BIRMINGHAM, Ala. (WIAT) — Trump vs. Clinton has been a campaign for the history books: the name calling, the controversies, the questions about character. Amid all the contention, local faith leaders have found themselves answering questions about God and voting.

“I think there has been a lot of confusion with the people in this day and time, I don’t think our political field has ever been the way it is now,” Pastor Danita Ryan of The Soldiers of the Cross Ministries explained.

So we asked a simple question: when there is concern about the character of both candidates, how does a faith leader advise the masses?

“I like the advice of the present Pope,” said Our Lady of Sorrows Monsignor Martin Muller. “Study, study the issues, do not vote according to your emotions but vote according to your intelligence and conscience, and I feel people have a moral obligation to participate and to vote.”

Rabbi Jonathan Miller from Temple Emanu-El added: “Those of us who are religious have these core principles but we also have to learn to live with each other…so we have to have politics.”

Some common themes popped up in our conversations. The future of the Supreme Court with open seats that will be filled by the next president was a hot topic. Also health care and human rights are big topics inside the churches and synagogues of Alabama.

Reverend Dale Cohen of Canterbury United Methodist Church said one thing is most important to him.

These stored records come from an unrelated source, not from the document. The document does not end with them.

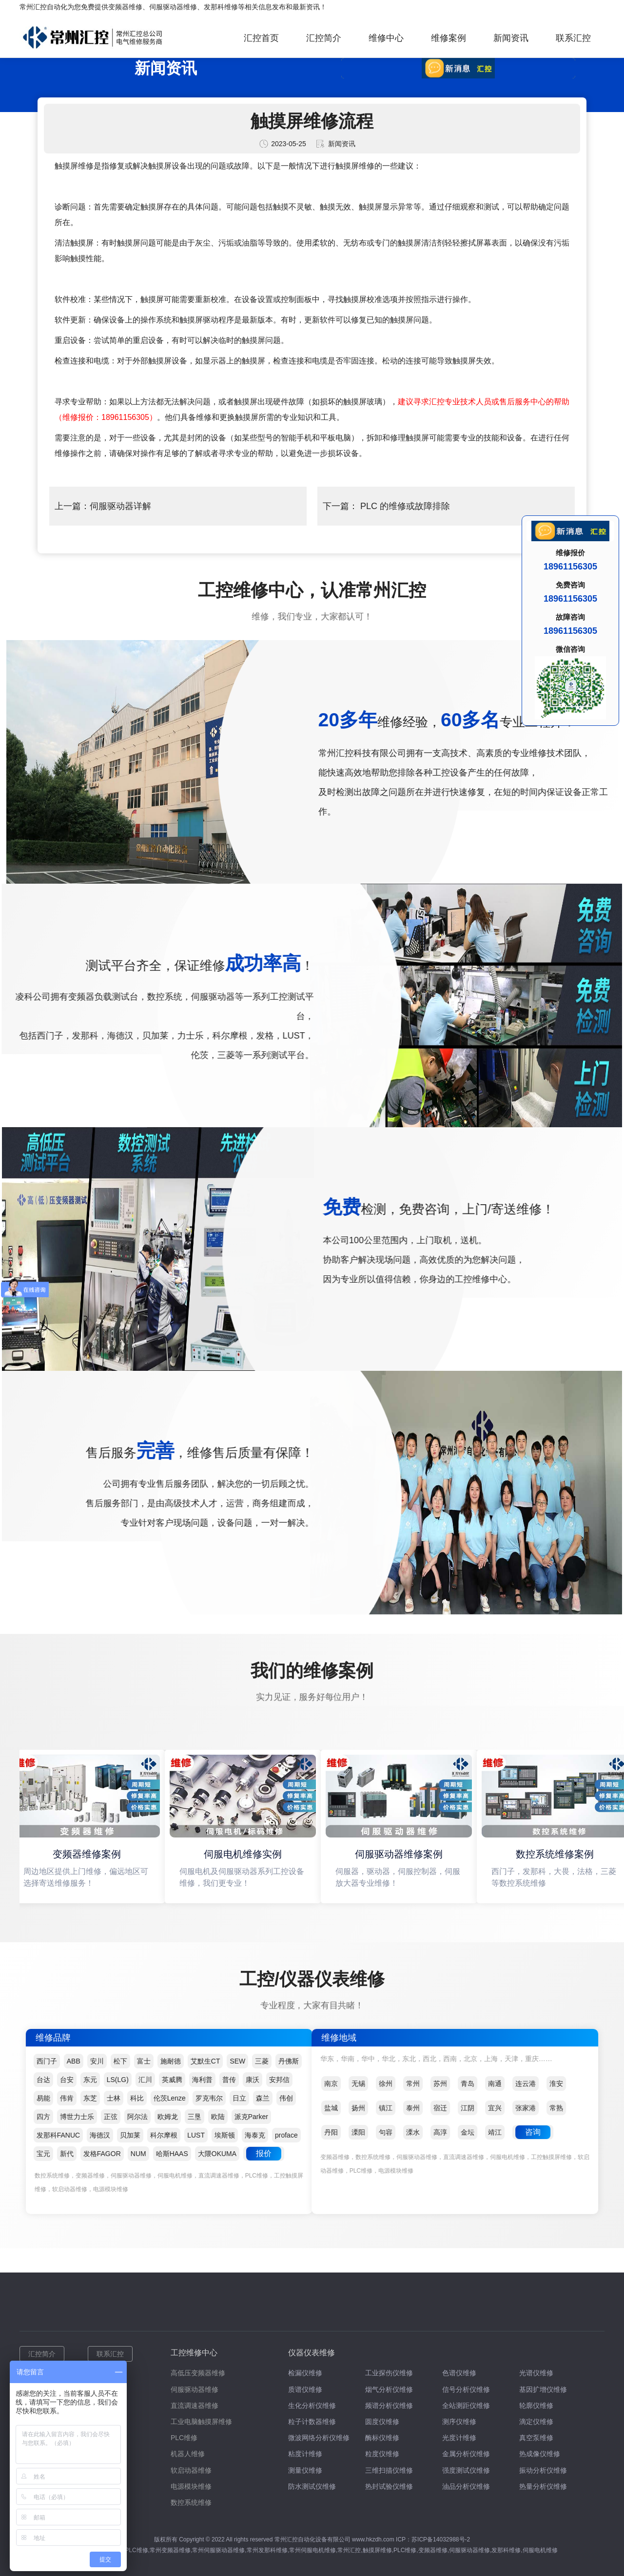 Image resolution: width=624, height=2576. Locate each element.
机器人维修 (188, 2454)
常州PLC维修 (130, 2550)
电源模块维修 (191, 2486)
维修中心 (386, 38)
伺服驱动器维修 (173, 7)
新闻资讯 (510, 38)
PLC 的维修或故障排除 (404, 506)
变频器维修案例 (88, 1854)
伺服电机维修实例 (244, 1854)
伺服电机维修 (540, 2550)
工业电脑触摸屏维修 (201, 2421)
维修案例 (448, 38)
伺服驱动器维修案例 (400, 1854)
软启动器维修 (191, 2470)
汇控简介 (323, 38)
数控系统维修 (191, 2502)
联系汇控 (573, 38)
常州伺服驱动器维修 (218, 2550)
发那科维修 (221, 7)
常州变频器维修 (170, 2550)
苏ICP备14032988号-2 (440, 2539)
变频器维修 (125, 7)
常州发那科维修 (267, 2550)
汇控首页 (261, 38)
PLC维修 (184, 2438)
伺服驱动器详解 (120, 506)
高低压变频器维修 (198, 2373)
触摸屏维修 (377, 2550)
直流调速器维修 (194, 2405) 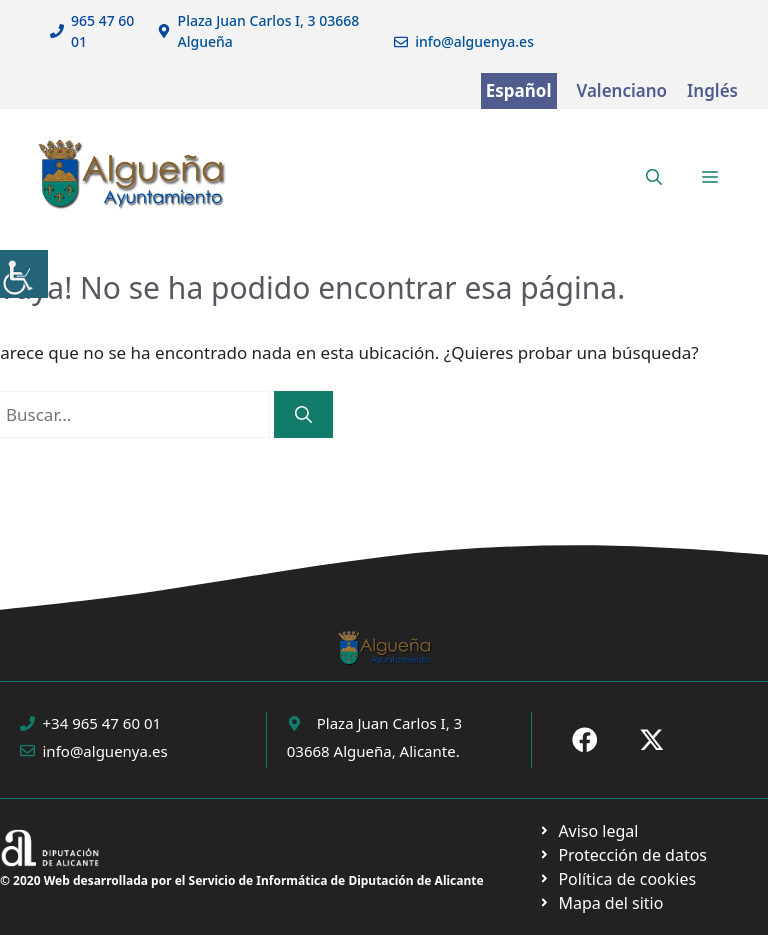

“When I look at a candidate, I want to put them up against what I like to call the Jesus test, on the things that mattered the most to Jesus, how do they measure up,” Cohen explained. “Because for me, I have to vote the values that are the most important to me.”

This is a time for moral leadership, and that’s why so many of our faith leaders feel like their real work hasn’t been in the days leading up to Tuesday, but will actually start Wednesday. So what will the day after the election look like?

“[I] don’t know–I don’t know what it’s going to be like on Wednesday–how can we heal such a fractured country?” Rabbi Miller asked, visibly concerned.

Pastor Cohen left us with this thought: “There’s a Psalm that I love, Psalm 20 verse 7 says, ‘Some trust in chariots and some trust in horses, but I trust in the name of our God.’ God’s got this.”